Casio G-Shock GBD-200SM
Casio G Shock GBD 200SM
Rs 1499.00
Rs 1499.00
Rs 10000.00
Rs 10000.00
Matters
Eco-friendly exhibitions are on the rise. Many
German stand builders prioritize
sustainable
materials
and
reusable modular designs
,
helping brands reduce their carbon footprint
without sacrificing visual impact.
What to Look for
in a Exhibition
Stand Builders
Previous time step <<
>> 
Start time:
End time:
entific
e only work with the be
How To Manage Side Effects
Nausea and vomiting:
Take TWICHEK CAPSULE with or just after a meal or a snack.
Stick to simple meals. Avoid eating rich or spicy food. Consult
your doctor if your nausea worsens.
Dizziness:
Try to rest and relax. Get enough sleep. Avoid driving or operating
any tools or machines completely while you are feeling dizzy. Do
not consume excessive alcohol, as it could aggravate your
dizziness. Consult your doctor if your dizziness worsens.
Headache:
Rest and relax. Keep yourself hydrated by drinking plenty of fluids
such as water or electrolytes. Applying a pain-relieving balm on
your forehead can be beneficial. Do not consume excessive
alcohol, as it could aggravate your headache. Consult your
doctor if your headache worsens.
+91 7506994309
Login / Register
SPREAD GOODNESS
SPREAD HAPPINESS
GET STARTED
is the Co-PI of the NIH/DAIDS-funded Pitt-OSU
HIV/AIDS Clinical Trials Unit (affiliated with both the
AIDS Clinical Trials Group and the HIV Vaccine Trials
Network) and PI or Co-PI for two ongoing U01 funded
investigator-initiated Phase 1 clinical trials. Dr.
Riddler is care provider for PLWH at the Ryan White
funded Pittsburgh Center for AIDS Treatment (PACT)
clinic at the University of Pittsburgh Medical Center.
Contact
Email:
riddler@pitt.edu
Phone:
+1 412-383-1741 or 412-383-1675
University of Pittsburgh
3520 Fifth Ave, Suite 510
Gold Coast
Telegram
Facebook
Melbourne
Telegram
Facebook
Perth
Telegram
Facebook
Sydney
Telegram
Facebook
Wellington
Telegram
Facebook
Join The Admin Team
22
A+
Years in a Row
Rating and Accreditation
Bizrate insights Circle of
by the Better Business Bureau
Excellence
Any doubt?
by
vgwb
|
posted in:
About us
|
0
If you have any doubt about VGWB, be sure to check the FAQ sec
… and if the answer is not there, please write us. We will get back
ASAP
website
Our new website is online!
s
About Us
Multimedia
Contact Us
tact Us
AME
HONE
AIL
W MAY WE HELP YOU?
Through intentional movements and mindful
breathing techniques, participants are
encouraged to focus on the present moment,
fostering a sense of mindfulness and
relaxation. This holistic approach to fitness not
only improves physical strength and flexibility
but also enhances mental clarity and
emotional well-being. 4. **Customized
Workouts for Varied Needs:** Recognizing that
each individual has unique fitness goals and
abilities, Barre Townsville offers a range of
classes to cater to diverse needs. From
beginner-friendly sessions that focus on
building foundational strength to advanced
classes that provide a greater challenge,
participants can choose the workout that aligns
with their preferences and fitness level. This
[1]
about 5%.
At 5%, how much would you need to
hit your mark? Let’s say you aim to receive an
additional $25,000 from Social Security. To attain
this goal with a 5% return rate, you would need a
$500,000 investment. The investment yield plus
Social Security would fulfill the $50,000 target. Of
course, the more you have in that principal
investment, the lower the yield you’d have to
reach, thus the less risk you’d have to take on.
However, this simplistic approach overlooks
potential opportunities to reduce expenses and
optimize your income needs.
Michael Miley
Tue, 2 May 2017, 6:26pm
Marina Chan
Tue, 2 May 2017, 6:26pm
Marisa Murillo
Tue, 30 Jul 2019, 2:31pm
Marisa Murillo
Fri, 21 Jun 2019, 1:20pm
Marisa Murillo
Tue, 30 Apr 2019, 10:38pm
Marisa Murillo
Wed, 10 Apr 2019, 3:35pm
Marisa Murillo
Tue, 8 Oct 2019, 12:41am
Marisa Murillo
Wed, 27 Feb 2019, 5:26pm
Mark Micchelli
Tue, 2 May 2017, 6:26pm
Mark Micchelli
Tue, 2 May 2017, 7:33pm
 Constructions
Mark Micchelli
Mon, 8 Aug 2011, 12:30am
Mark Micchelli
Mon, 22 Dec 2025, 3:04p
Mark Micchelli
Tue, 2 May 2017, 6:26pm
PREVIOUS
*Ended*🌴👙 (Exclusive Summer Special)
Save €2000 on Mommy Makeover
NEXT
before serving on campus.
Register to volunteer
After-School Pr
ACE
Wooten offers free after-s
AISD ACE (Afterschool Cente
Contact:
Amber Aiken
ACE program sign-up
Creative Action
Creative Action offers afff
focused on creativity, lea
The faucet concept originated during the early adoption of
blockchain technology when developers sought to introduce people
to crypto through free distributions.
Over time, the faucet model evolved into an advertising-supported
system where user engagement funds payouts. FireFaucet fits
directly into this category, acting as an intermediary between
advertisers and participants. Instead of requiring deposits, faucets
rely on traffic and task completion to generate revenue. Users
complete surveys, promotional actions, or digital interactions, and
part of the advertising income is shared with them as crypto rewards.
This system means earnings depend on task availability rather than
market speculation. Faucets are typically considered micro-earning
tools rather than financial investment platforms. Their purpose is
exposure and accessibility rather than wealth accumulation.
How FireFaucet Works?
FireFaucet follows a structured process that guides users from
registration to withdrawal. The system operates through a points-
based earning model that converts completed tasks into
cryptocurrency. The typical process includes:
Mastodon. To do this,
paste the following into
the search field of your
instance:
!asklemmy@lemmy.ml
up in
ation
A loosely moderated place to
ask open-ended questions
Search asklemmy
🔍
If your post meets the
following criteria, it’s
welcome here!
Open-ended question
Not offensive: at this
..........
Each line above that holds the string "alcohol" should be copied and shown.

not consume excessive alcohol, as it could aggravate your
alcohol, as it could aggravate your headache. Consult your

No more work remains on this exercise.